- DIRECTIONS -
Report how many lines below contain the word "sprawia". Give only the number.

[[ DATA FOR THIS EXERCISE, beginning ]]

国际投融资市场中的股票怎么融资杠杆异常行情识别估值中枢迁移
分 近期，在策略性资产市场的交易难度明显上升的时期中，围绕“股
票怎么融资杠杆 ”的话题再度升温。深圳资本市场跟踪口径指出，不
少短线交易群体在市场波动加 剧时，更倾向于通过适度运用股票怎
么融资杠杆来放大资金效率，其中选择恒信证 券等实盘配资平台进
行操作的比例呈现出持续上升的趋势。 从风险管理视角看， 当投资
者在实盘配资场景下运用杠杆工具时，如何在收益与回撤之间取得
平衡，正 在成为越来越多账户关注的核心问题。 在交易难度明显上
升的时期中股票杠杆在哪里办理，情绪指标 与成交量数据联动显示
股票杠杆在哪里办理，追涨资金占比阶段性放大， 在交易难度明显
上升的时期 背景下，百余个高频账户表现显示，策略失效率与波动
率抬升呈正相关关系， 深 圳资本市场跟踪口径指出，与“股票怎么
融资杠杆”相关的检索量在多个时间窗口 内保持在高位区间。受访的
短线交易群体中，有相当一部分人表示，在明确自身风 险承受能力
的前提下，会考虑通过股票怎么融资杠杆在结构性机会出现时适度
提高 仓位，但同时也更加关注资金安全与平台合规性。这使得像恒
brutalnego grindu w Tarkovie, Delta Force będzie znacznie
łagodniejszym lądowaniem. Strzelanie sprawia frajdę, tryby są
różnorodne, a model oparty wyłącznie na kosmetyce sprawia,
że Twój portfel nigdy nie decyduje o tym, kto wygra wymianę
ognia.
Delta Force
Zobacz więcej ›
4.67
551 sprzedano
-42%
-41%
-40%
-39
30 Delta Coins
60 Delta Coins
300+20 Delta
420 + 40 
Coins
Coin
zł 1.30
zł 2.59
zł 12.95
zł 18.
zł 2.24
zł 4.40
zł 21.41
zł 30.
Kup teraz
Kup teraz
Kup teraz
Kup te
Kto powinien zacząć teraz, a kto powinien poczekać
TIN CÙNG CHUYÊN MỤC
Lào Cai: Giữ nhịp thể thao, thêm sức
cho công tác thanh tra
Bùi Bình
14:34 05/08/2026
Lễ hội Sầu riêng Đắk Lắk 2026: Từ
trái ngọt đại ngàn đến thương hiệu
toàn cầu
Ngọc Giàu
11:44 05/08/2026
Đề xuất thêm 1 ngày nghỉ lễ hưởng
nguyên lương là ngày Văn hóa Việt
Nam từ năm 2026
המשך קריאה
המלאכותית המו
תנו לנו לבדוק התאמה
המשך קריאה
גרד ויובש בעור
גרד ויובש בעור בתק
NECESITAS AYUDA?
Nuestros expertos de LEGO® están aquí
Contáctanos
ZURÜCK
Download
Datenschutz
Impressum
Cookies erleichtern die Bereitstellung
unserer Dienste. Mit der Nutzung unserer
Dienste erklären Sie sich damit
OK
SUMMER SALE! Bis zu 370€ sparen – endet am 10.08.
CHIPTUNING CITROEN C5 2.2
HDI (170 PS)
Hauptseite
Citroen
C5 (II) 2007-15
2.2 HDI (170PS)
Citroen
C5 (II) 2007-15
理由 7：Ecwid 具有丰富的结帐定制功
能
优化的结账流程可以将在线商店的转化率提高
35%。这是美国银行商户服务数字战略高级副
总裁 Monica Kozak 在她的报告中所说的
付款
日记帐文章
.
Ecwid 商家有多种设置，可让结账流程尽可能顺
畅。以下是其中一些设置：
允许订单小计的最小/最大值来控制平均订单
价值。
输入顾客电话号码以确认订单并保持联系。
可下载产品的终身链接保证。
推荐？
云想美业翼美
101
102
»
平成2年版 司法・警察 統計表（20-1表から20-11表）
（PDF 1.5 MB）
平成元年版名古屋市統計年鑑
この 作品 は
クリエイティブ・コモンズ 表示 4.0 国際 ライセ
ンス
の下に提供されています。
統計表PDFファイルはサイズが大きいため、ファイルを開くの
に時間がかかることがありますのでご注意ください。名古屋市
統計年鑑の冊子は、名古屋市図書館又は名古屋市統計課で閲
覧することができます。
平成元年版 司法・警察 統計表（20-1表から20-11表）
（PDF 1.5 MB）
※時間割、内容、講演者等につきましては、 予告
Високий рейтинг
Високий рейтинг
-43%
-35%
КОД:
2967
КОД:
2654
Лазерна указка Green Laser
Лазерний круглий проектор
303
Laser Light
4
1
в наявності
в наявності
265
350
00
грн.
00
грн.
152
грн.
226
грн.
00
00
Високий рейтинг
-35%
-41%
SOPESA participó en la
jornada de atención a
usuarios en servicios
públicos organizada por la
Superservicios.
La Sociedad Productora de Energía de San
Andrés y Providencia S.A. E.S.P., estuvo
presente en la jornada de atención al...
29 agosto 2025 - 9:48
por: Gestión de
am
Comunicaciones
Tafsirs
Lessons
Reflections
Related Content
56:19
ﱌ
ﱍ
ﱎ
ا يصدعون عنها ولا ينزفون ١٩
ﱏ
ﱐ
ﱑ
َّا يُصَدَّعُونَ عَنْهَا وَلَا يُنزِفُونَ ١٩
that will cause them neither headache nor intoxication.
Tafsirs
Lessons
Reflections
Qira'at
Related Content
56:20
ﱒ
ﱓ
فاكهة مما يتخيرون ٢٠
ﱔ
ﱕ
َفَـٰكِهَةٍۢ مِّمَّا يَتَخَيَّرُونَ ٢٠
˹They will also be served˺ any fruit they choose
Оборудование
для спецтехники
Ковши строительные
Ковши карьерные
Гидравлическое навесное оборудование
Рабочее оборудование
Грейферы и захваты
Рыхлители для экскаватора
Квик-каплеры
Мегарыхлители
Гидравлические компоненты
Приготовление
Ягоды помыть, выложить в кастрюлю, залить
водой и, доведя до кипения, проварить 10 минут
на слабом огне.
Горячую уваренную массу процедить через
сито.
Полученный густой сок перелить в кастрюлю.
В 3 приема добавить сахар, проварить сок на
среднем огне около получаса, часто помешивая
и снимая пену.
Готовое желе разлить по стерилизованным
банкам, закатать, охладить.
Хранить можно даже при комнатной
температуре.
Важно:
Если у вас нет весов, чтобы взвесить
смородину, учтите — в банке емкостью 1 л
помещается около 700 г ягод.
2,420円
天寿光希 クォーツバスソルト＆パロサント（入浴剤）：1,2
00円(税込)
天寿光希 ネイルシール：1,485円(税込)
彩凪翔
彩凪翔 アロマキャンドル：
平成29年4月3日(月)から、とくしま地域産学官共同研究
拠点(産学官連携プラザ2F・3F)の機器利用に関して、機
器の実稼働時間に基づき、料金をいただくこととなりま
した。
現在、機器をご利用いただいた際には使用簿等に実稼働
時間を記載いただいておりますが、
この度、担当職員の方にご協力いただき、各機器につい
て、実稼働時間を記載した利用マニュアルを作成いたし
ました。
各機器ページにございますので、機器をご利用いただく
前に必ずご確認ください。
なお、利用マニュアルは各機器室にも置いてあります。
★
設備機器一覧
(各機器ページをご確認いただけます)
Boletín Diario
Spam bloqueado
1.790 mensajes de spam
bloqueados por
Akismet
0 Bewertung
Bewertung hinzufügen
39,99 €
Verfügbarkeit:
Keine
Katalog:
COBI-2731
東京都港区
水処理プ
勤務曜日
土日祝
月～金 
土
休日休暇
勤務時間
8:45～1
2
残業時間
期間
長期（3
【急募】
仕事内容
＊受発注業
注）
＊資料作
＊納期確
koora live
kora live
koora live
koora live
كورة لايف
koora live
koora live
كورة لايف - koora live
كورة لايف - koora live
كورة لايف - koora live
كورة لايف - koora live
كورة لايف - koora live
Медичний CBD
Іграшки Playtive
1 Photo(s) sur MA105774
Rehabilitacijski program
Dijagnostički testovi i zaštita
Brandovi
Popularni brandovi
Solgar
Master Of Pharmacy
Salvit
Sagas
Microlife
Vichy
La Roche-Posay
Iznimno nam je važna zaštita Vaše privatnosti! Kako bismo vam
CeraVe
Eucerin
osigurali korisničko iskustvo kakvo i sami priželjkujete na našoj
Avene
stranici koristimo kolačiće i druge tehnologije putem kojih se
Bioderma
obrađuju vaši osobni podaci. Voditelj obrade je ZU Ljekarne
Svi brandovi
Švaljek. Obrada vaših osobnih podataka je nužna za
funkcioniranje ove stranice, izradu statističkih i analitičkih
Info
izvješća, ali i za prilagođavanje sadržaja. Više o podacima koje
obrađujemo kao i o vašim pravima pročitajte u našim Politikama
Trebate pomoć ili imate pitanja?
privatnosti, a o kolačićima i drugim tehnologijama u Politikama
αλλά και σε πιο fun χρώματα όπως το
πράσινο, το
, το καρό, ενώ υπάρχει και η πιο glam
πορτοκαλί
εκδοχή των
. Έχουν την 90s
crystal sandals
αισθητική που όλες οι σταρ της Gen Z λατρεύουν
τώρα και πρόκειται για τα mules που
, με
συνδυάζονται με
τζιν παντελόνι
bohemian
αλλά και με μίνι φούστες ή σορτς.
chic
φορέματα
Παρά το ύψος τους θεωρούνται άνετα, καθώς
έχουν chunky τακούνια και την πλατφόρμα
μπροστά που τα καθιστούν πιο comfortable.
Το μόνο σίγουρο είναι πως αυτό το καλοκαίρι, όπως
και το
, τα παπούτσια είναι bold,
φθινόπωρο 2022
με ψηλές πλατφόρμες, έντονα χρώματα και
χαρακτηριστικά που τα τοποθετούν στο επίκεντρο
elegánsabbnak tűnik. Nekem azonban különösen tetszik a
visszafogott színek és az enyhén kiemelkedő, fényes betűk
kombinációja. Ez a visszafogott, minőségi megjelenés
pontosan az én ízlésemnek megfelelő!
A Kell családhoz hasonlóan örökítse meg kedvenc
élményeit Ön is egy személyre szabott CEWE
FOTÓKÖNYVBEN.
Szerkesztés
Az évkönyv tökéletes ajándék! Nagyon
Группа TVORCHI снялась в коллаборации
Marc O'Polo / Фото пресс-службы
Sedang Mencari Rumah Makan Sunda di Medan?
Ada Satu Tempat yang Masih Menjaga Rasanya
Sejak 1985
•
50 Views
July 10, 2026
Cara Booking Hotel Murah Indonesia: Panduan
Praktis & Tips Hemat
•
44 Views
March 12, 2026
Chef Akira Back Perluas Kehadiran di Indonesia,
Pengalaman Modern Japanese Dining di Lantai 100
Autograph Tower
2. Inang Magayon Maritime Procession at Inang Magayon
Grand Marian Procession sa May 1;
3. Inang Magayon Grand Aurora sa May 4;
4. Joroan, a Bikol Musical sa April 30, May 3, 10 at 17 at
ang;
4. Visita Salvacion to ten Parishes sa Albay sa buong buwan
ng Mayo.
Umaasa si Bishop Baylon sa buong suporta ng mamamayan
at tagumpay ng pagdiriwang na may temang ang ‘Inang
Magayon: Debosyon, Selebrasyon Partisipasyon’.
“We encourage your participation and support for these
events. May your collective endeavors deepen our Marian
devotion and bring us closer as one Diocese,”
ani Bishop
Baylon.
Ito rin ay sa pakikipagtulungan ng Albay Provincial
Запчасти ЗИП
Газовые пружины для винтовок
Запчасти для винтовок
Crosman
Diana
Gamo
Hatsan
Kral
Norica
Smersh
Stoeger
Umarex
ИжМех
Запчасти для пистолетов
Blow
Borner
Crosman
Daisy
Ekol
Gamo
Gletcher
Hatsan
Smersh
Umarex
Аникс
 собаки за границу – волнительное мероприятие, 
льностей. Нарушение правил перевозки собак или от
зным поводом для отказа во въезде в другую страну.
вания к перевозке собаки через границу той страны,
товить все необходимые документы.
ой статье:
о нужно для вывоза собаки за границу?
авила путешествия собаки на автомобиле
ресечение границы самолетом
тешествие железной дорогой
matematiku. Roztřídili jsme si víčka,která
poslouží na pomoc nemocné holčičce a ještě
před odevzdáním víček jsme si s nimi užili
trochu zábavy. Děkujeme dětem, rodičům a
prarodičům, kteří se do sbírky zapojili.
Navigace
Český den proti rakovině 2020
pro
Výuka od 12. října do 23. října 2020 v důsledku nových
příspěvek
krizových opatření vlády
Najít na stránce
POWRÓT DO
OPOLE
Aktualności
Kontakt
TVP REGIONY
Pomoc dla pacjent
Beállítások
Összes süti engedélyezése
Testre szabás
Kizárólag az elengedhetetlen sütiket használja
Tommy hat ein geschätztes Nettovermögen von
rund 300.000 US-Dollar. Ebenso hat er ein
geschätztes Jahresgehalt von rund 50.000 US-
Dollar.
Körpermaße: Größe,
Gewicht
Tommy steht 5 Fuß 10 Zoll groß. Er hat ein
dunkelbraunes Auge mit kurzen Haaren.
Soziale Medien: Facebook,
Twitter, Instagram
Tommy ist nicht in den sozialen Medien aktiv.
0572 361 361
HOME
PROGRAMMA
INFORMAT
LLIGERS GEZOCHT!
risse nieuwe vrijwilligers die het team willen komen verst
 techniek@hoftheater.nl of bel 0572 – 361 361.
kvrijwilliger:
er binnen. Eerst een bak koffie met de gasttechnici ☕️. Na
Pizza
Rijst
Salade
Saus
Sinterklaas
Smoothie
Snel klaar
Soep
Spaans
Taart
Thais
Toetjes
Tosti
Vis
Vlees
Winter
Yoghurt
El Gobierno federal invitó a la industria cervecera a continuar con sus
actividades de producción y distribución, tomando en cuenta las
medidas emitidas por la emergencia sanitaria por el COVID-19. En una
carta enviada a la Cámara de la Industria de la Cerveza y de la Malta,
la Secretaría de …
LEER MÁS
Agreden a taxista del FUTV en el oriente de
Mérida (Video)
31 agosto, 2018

[[ DATA FOR THIS EXERCISE, end ]]

- YOUR SOLUTION -
2